The Three Brontës eBook

This eBook from the Gutenberg Project consists of approximately 276 pages of information about The Three Brontës.

The Quarterly, to do it justice, argued that Currer Bell was a man, for only a man would have betrayed such ignorance of feminine resources as to make Jane Eyre, on a night alarm, “hurry on a frock and shawl”.  The reasoning passed.  Nobody saw that such a man would be as innocent as any parson’s daughter.  Nobody pointed out that, as it happened, Currer Bell had provided her dowagers with “vast white wrappers” on the second night alarm.  And, after all, the sex of The Quarterly reviewer itself remains a problem.  Long ago Mr. Andrew Lang detected the work of two hands in that famous article.  You may say there were at least three.  There was, first, the genial reviewer of Vanity Fair, who revels in the wickedness of Becky Sharpe, and who is going to revel in the wickedness of Jane.  Then suddenly some Mr.
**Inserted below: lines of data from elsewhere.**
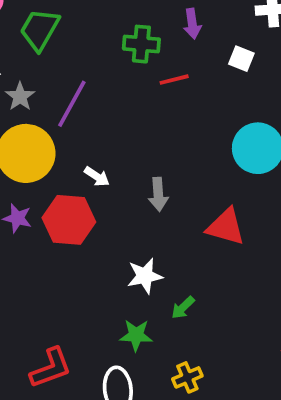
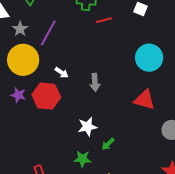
red triangle: (226, 227) -> (145, 100), moved

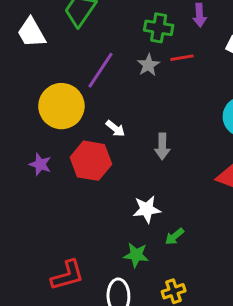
gray star: (20, 29) -> (148, 65), moved
purple star: (18, 95) -> (40, 164), moved

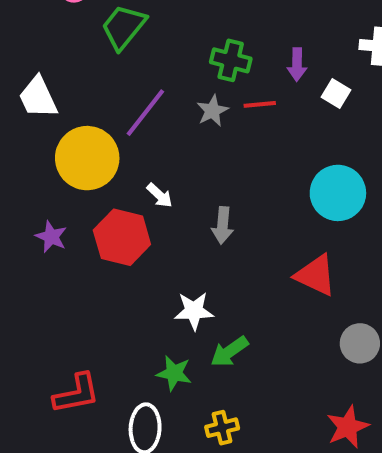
purple arrow: (200, 15) -> (297, 64), moved
white trapezoid: (31, 33) -> (38, 97), moved
green arrow: (174, 236) -> (229, 352), size x1.4

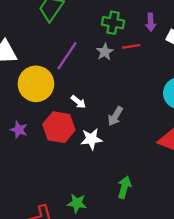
gray arrow: (223, 225) -> (115, 116), turned 30
white star: (194, 311) -> (91, 139), moved
green arrow: (229, 352) -> (124, 187), turned 145
green star: (174, 373) -> (77, 203), moved

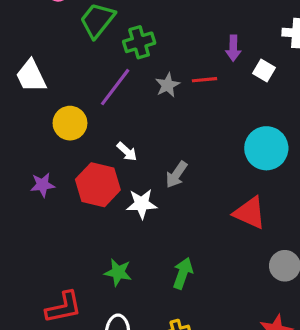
green cross: (113, 23) -> (139, 42), moved, turned -30
yellow circle: (36, 84) -> (70, 123), size x0.7
purple star: (19, 130) -> (43, 185), turned -30
green star: (77, 203) -> (118, 272), moved

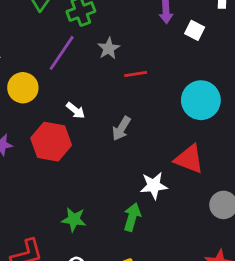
red line: (204, 80) -> (136, 74), moved
white star: (142, 204) -> (154, 186), moved

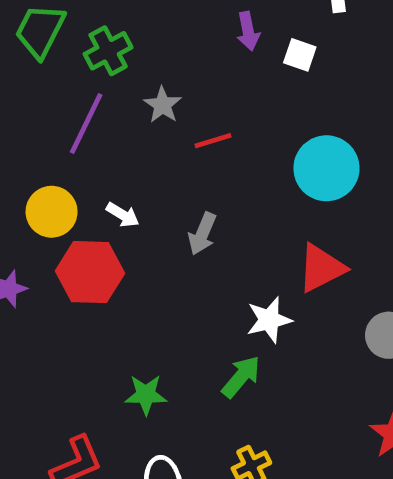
yellow circle: (23, 88) -> (52, 212), moved
red triangle: (189, 159) -> (321, 268), turned -40
green arrow: (132, 217) -> (241, 377), turned 32

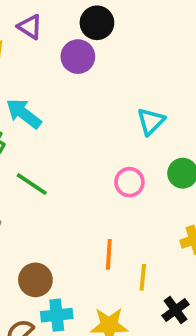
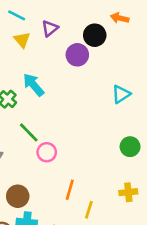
purple triangle: (30, 27) -> (50, 28), turned 36
cyan triangle: (151, 121) -> (121, 94), moved
pink circle: (129, 182) -> (47, 152), moved

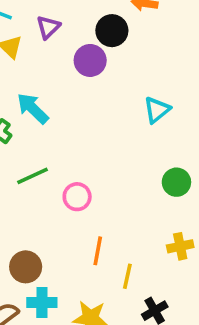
green line: (29, 132) -> (33, 176), turned -65
pink circle: (47, 152) -> (77, 197), moved

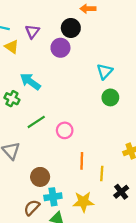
green circle: (176, 182) -> (110, 97), moved

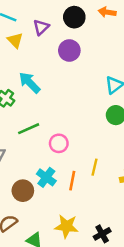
black circle: (71, 28) -> (74, 17), moved
yellow line: (102, 174) -> (94, 167), moved
black cross: (121, 192) -> (102, 234), moved
cyan cross: (53, 197) -> (46, 177), moved, turned 35

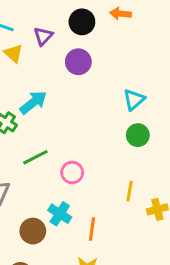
cyan arrow: (30, 83) -> (33, 102), turned 100
yellow line: (94, 167) -> (130, 191), moved
orange line: (72, 181) -> (92, 229), moved

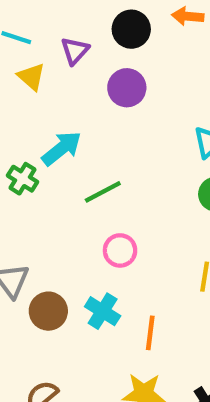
green line: (35, 157) -> (103, 192), moved
brown circle: (33, 231) -> (48, 311), moved

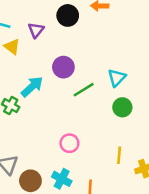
purple circle: (127, 88) -> (63, 67), moved
green line: (103, 192) -> (84, 90), moved

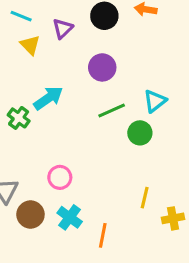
purple circle: (63, 67) -> (102, 67), moved
green circle: (122, 107) -> (140, 133), moved
pink circle: (69, 143) -> (60, 177), moved

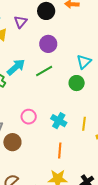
green line: (112, 110) -> (44, 71), moved
cyan cross: (70, 217) -> (59, 121), moved

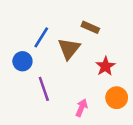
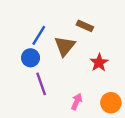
blue circle: (22, 61) -> (31, 58), moved
orange circle: (117, 98) -> (111, 103), moved

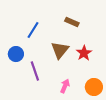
brown triangle: (65, 46) -> (60, 50), moved
blue circle: (31, 58) -> (16, 54), moved

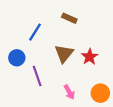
brown rectangle: (72, 22) -> (69, 18), moved
pink arrow: (65, 86) -> (69, 92), turned 128

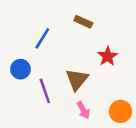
brown triangle: (64, 54) -> (77, 79), moved
red star: (90, 57) -> (108, 56), moved

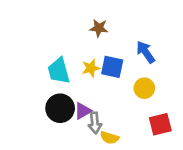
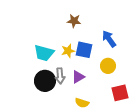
cyan trapezoid: (59, 71) -> (44, 53), turned -60
purple triangle: (83, 111) -> (78, 77), moved
gray arrow: (95, 123) -> (60, 76), moved

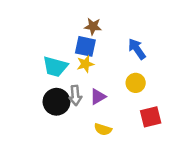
blue square: (84, 50) -> (85, 46), moved

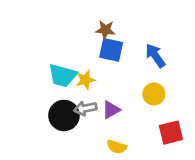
blue square: (85, 46) -> (111, 50), moved
yellow star: (85, 64) -> (85, 80), moved
gray arrow: (75, 95) -> (85, 108), turned 84

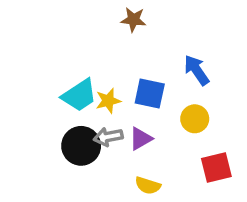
brown star: (105, 30) -> (133, 20), moved
blue square: (111, 50) -> (150, 94), moved
cyan trapezoid: (63, 76) -> (79, 95), turned -48

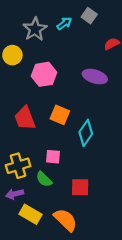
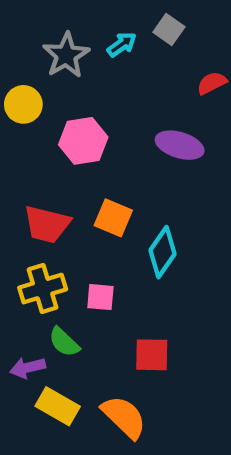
red trapezoid: (25, 118) -> (47, 224), turned -55
yellow cross: (18, 166) -> (43, 289), moved
green semicircle: (44, 179) -> (64, 342), moved

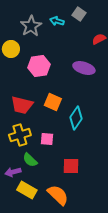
cyan arrow: (122, 44) -> (57, 21), turned -128

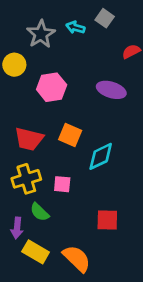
cyan diamond: (76, 118) -> (101, 156), turned 30
red square: (71, 166) -> (107, 220), moved
purple arrow: (13, 172) -> (17, 228), turned -70

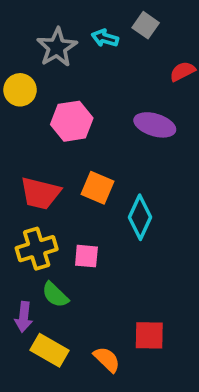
cyan diamond: (101, 156) -> (140, 217), turned -40
red square: (107, 220) -> (149, 335), moved
orange semicircle: (77, 259) -> (107, 359), size x0.7

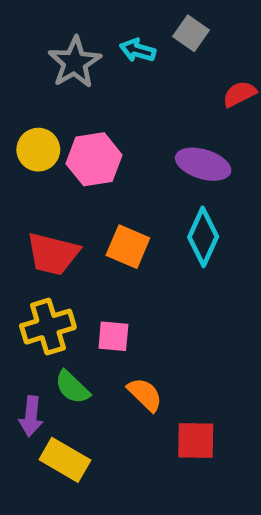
yellow circle: (20, 90) -> (38, 150), moved
cyan diamond: (140, 217) -> (203, 237), moved
orange semicircle: (107, 359) -> (145, 394), moved

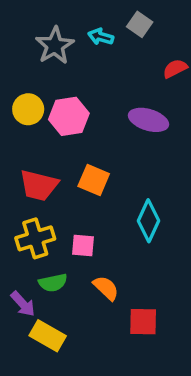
cyan diamond: (203, 237) -> (148, 221), moved
green semicircle: (72, 387) -> (53, 283), turned -56
purple arrow: (31, 416) -> (23, 304), turned -48

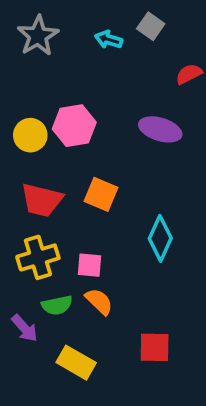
gray star: (55, 46) -> (38, 36), moved
yellow circle: (28, 109) -> (30, 135), moved
orange semicircle: (106, 288) -> (99, 301), moved
yellow rectangle: (48, 336) -> (76, 363), moved

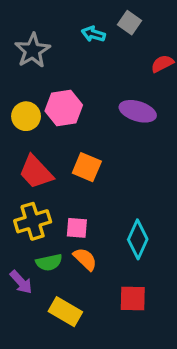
gray star: (38, 36) -> (33, 51), moved
red trapezoid: (42, 200) -> (36, 172), turned 33
cyan diamond: (160, 238) -> (138, 239), moved

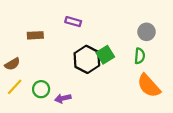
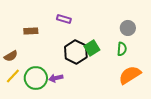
orange semicircle: (149, 86) -> (130, 75), turned 100
green circle: (41, 89) -> (36, 78), size x1.5
purple arrow: (63, 98) -> (56, 78), moved

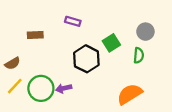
green square: (92, 48) -> (111, 43), moved
orange semicircle: (130, 75) -> (130, 94), moved

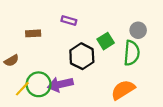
green semicircle: (139, 55) -> (132, 53), size x1.6
yellow line: (15, 86) -> (22, 89), moved
purple arrow: (64, 88) -> (60, 84), size x1.6

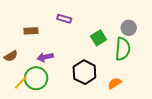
black hexagon: (82, 56) -> (84, 72), moved
purple arrow: (60, 84) -> (45, 57), moved, size x0.7
orange semicircle: (123, 90) -> (115, 83), size x0.6

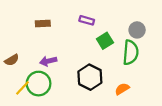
purple rectangle: (64, 19) -> (87, 20), moved
brown rectangle: (31, 31) -> (43, 24), moved

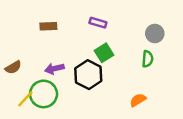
green square: (105, 41) -> (104, 53), moved
green semicircle: (131, 52) -> (148, 59), size x0.6
black hexagon: (90, 77) -> (88, 75), moved

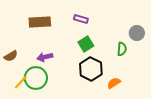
brown rectangle: (48, 26) -> (40, 22), size x1.5
gray circle: (155, 33) -> (137, 33), moved
black hexagon: (88, 75) -> (91, 69), moved

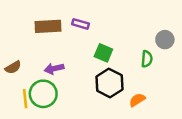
purple rectangle: (81, 19) -> (81, 24), moved
green square: (86, 44) -> (103, 53), turned -35
yellow line: (21, 82) -> (25, 99), turned -49

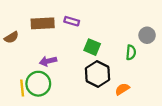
brown semicircle: (13, 67) -> (11, 37), moved

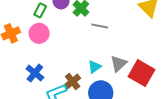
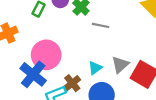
pink circle: (39, 33) -> (46, 55), moved, size x1.4
blue cross: (35, 73) -> (33, 74), size x1.4

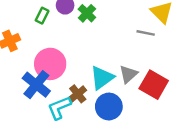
gray line: (101, 25) -> (146, 33), moved
cyan triangle: (95, 68) -> (102, 78), size x1.6

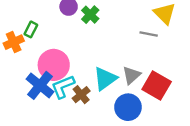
green rectangle: (42, 16) -> (31, 29), moved
blue circle: (109, 107) -> (128, 107), moved
cyan L-shape: (59, 108) -> (63, 87), moved

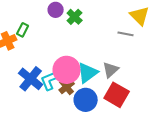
pink circle: (54, 65) -> (67, 70), moved
red square: (157, 85) -> (117, 95), moved
blue circle: (128, 107) -> (86, 100), moved

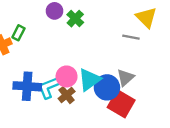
pink circle: (67, 70) -> (67, 76), size x0.7
gray triangle: (111, 70) -> (125, 78), moved
blue cross: (31, 79) -> (27, 86), turned -35
blue circle: (86, 100) -> (107, 87), moved

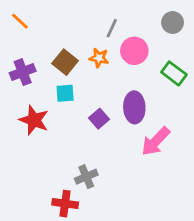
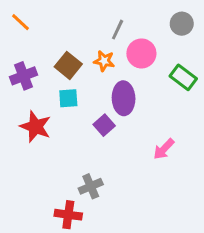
purple ellipse: (134, 107) -> (124, 98), moved
pink arrow: (156, 141) -> (164, 149), size x0.7

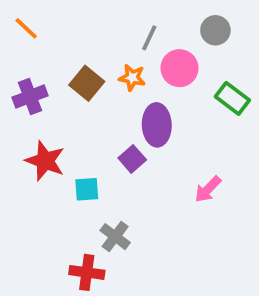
gray circle: (182, 24) -> (215, 30), moved
cyan square: (68, 98) -> (87, 189), moved
gray cross: (91, 186) -> (115, 237), turned -30

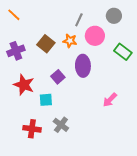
purple square: (132, 159) -> (58, 77), moved
red cross: (87, 272) -> (32, 129), moved

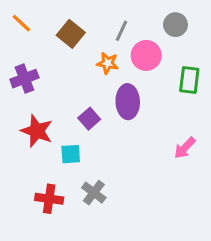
brown square: (46, 44) -> (71, 34), moved
green rectangle: (123, 52) -> (189, 80), turned 60
pink arrow: (110, 100) -> (185, 148), moved

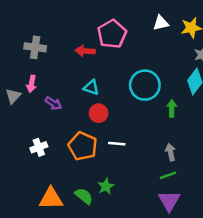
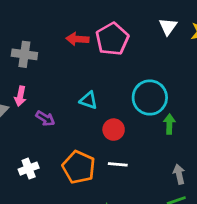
white triangle: (161, 23) -> (168, 26), turned -42
red arrow: (85, 51) -> (77, 39), moved
green arrow: (172, 108) -> (169, 124), moved
red circle: (99, 113) -> (114, 130), moved

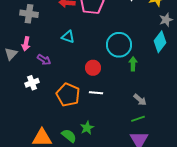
cyan triangle: (89, 100) -> (68, 37), moved
white cross: (29, 169) -> (32, 83), moved
gray arrow: (179, 174) -> (140, 100), turned 144

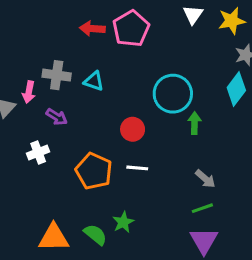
gray cross: (29, 14) -> (57, 75), moved

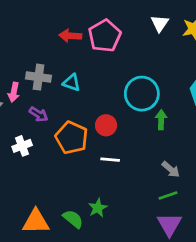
orange pentagon: (94, 171) -> (72, 138), moved

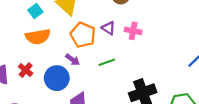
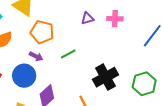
purple triangle: (108, 28) -> (87, 18), moved, turned -40
pink cross: (133, 31) -> (115, 19), moved

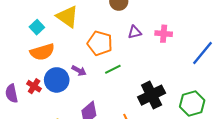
orange pentagon: (42, 32) -> (100, 43), moved
blue circle: (24, 76) -> (57, 80), moved

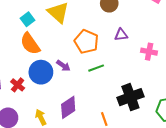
pink cross: (164, 34) -> (149, 52), moved
orange semicircle: (42, 52) -> (30, 44), turned 65
red cross: (34, 86) -> (18, 85), moved

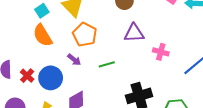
purple triangle: (121, 35) -> (134, 33), size x1.5
orange pentagon: (86, 42) -> (85, 35), moved
blue circle: (41, 72) -> (51, 78), moved

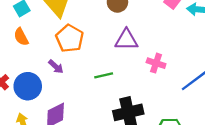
orange semicircle: (43, 35) -> (21, 37), size x0.7
green line: (107, 64) -> (104, 75), moved

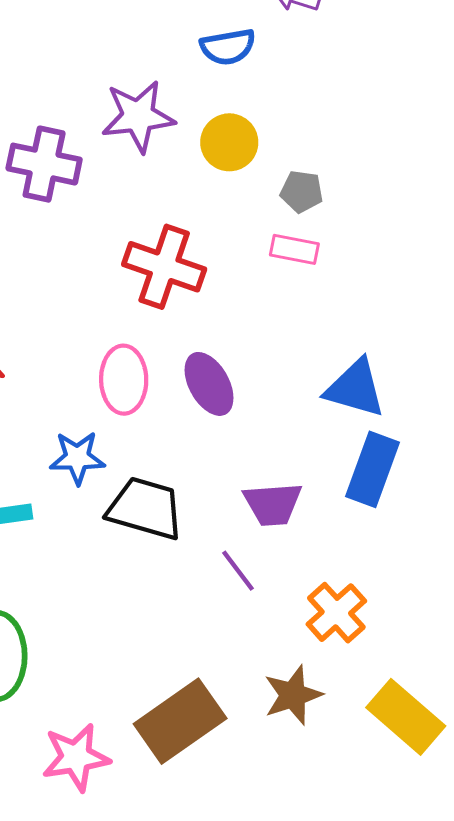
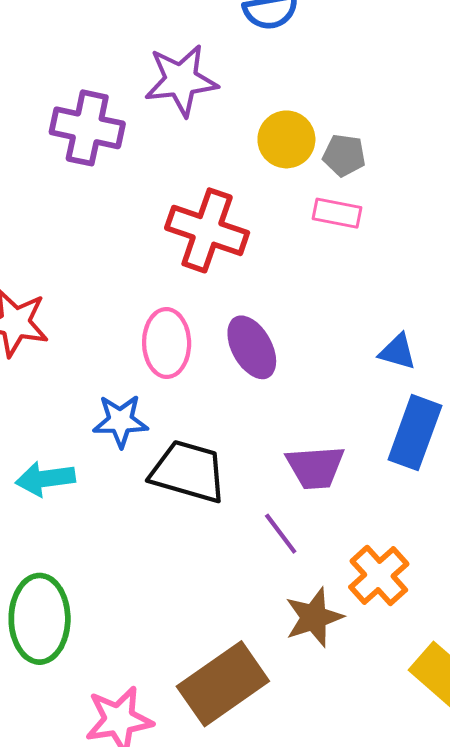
yellow circle: (229, 142) -> (286, 139), moved
blue triangle: (355, 388) -> (398, 352), size x0.6
brown star: (293, 695) -> (314, 617), moved

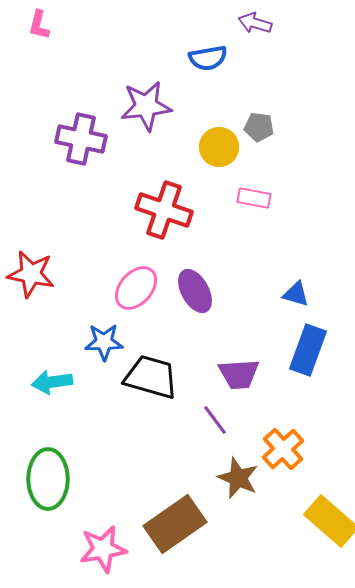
gray pentagon: (344, 155) -> (259, 127), moved
pink ellipse: (167, 343) -> (136, 288), turned 42
brown star: (314, 617) -> (238, 478), turned -30

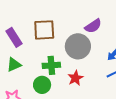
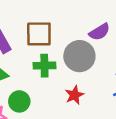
green cross: (51, 65) -> (44, 66), moved
green circle: (42, 85) -> (19, 101), moved

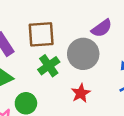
green cross: (44, 66) -> (49, 66), turned -30

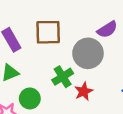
green cross: (49, 66) -> (63, 77), moved

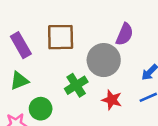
purple semicircle: (107, 29) -> (125, 34), turned -35
red star: (84, 91) -> (112, 100), moved, turned -30

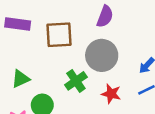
purple semicircle: (125, 34) -> (105, 16), moved
purple rectangle: (21, 45) -> (18, 24), moved, turned -50

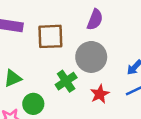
red star: (111, 94) -> (100, 94), turned 30

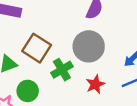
brown square: (50, 36) -> (37, 48), moved, turned 32

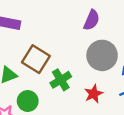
gray circle: (89, 46) -> (102, 55), moved

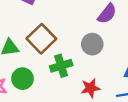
gray circle: (102, 55) -> (92, 44), moved, size x0.7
Brocklebank steps in, and you get a “black-marble clergyman” on Jane Eyre.

“We have said,” says this person, “that this was the picture of a natural heart.  This, to our view, is the great and crying mischief of the book.  Jane Eyre is throughout the personification of an unregenerate and undisciplined spirit, the more dangerous to exhibit from that prestige of principle and self-control, which is liable to dazzle the eyes too much for it to observe the insufficient and unsound foundation on which it rests.  It is true Jane does right, and exerts great moral strength; but it is the strength of a mere heathen mind which is a law unto itself....  She has inherited the worst sin of our fallen nature—­the sin of pride.”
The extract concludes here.